(Collected data entries)
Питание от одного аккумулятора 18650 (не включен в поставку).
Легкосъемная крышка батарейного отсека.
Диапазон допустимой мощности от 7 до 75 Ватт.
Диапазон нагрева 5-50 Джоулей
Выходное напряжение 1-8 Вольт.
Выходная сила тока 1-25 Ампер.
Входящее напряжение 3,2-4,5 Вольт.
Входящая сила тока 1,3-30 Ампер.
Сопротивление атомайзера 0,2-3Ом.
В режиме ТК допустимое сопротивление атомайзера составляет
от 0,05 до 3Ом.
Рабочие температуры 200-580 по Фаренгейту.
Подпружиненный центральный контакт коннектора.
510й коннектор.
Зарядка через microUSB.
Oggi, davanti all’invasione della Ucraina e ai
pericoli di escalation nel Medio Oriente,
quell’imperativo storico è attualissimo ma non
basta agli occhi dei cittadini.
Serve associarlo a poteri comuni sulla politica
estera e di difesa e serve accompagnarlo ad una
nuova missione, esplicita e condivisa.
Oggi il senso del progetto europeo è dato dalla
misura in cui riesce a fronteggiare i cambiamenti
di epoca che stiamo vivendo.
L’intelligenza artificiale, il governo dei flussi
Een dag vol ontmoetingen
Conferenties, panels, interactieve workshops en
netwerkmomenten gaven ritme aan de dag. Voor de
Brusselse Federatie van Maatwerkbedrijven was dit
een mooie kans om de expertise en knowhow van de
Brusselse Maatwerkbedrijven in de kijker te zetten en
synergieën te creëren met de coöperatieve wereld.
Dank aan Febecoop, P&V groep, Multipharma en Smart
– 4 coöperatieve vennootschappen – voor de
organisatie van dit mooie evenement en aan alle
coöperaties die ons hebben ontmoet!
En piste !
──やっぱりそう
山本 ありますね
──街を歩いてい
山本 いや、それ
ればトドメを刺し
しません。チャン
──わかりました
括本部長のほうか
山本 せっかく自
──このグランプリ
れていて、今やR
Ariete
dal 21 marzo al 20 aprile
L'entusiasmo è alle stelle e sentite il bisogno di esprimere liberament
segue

Directions
The answer must consist of each line in the entries above that includes "тока".

Response for this exercise
Выходная сила тока 1-25 Ампер.
Входящая сила тока 1,3-30 Ампер.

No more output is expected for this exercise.